Para quem não sabe, há semanas protestos de massa reúnem sempre mais de 100 mil pessoas (em um país de 7,5 milhões de judeus e 10 milhões de israelenses) contra uma proposta de reforma do judiciário que, na prática, permitiria ao executivo majortariamente nacionalista e religioso assumir o controle da Suprema Corte. Os atos têm escalado o tom e até ultrapassado as fronteiras, com lobbys tradicionais pró-Israel nos EUA se somando aos esforços eloquentes contra o que chamam de “mudança de regime”. Por sua vez, membros do atual governo e até o filho do primeiro-ministro já chamaram manifestantes de terroristas.

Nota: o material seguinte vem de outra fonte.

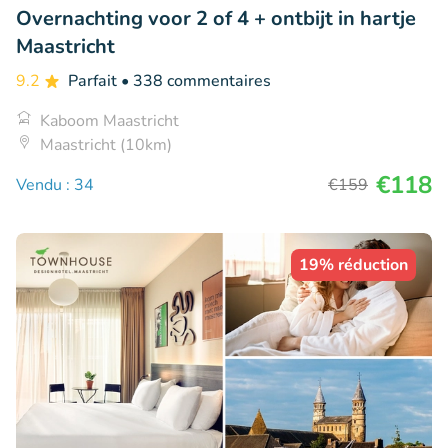
Overnachting voor 2 of 4 + ontbijt in hartje
Maastricht
9.2
Parfait
• 338 commentaires
Kaboom Maastricht
Maastricht (10km)
€118
Vendu : 34
€159
19% réduction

Essa disputa radicalizada, no entanto, não deve ser confundida como se fosse mera artimanha de um político oportunista para aumentar seu poder ou se blindar de denúncias de corrupção. O que está em jogo é algo muito mais profundo. E é exatamente por isso que tanta gente se mobiliza agora para estar nas ruas.

A começar pela prioridade estabelecida para minar o poder das cortes; Que não foi introduzida de repente na ordem do dia! Os grupos políticos que a defendem são, desde sempre, os que assumiram posições incendiárias e ultraradicais contra sentenças que, por exemplo, mandaram evacuar assentamentos ilegais na Cisjordânia. São os mesmos grupos que há anos também pleiteiam a dispensa do alistamento militar obrigatório para religiosos ortodoxos e a segregação de espaços públicos para homens e mulheres.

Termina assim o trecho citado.